Today I heard from my old friend. We'll call her "Jennifer" but that's not her real name. This girl has had a lifetime of challenges in 20 short years. And today, she was having another of those challenges. So she called me.
I met Nick some time after I met Jennifer. Nick also had been dealt a tough hand. Jenn and Nick had a bit in common and found companionship and strength in just being together. They were both patients in the mental healthcare system from time to time. It's a tough life, as I said, and if you're not a part of it, I want you to say a quick prayer of gratitude for your good luck.

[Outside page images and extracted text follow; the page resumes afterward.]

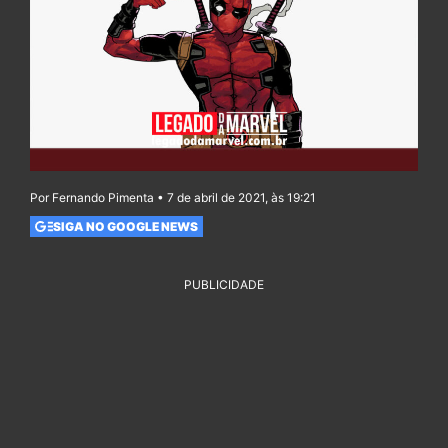
Por Fernando Pimenta • 7 de abril de 2021, às 19:21
SIGA NO GOOGLE NEWS
PUBLICIDADE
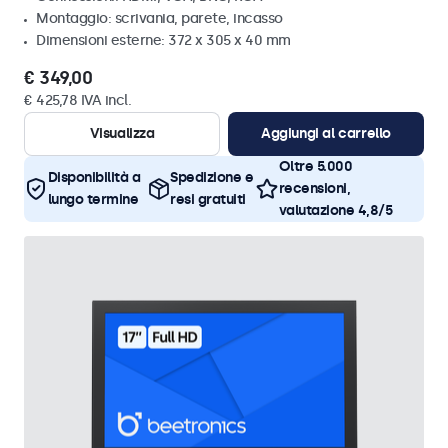
Montaggio: scrivania, parete, incasso
Dimensioni esterne: 372 x 305 x 40 mm
€ 349,00
€ 425,78 IVA incl.
Visualizza
Aggiungi al carrello
Oltre 5.000
Disponibilità a
Spedizione e
recensioni,
lungo termine
resi gratuiti
valutazione 4,8/5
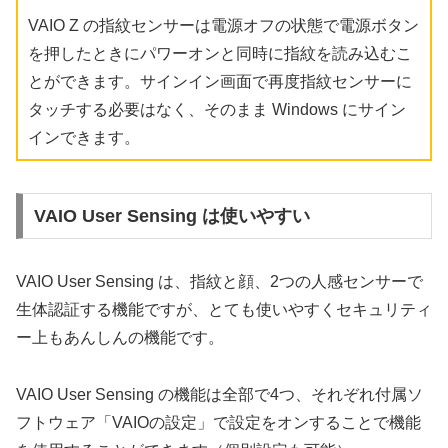
VAIO Z の指紋センサーは電源オフの状態で電源ボタン
を押したときにパワーオンと同時に指紋を読み込むこ
とができます。サインイン画面で再度指紋センサーに
タッチする必要はなく、そのまま Windows にサイン
インできます。
VAIO User Sensing は使いやすい
VAIO User Sensing は、指紋と顔、2つの人感センサーで
生体認証する機能ですが、とても使いやすくセキュリティ
ー上もあんしんの機能です。
VAIO User Sensing の機能は全部で4つ、それぞれ付属ソ
フトウェア「VAIOの設定」で設定をオンすることで機能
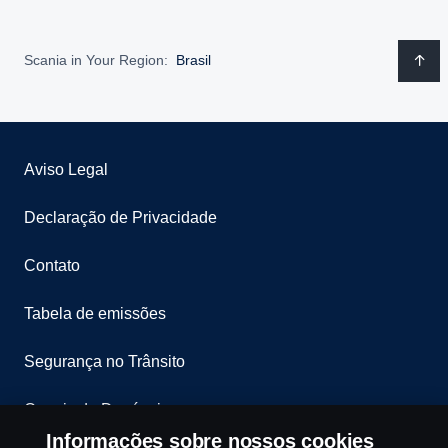
Scania in Your Region:
Brasil
Aviso Legal
Declaração de Privacidade
Contato
Tabela de emissões
Segurança no Trânsito
Canais de Denúncia
Informações sobre nossos cookies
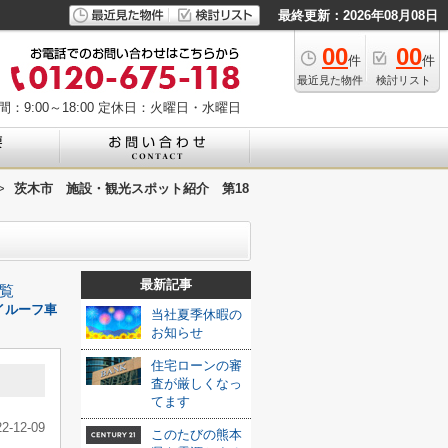
最終更新：2026年08月08日
00
00
件
件
最近見た物件
検討リスト
：9:00～18:00
定休日：火曜日・水曜日
>
茨木市 施設・観光スポット紹介 第18
最新記事
覧
ハイルーフ車
当社夏季休暇の
お知らせ
住宅ローンの審
査が厳しくなっ
てます
22-12-09
このたびの熊本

So Jenn called to say that Nick had taken his own life. He was found in the river, wearing his glasses, wearing a red dress. I wonder what kind of pain he must have been in to throw himself into the river in such an outfit. I wanted to hug him and tell him that I understood and that Jesus understood and that we both wanted to wrap him in our arms and cry with him until he felt better and could laugh.
But I couldn't do that. It's too late for me to hug Nick. Too late for me, but I bet Jesus is hugging him now, telling him He understands, holding him until he felt whole again and could laugh. Maybe even putting a really great dress on him; who knows what they wear in heaven.
So I listened to Jennifer cry on the phone. She was mad at God. She asked why He doesn't help people. I thought that was good. Good question, and good that she still thinks of God as real and capable of helping. And good that she called me, of all the folks she could have called. I want to be the one people call when they are mad at God.
I listened. I cried. We hung up.
I wish I knew why God heals some folks and not others. God has healed me from time to time. God has refrained from healing me at times, too. God is God and I'm not God so I don't understand God.
But I know one day, we'll see face to face and we'll know.
And maybe I'll be wearing a really great dress.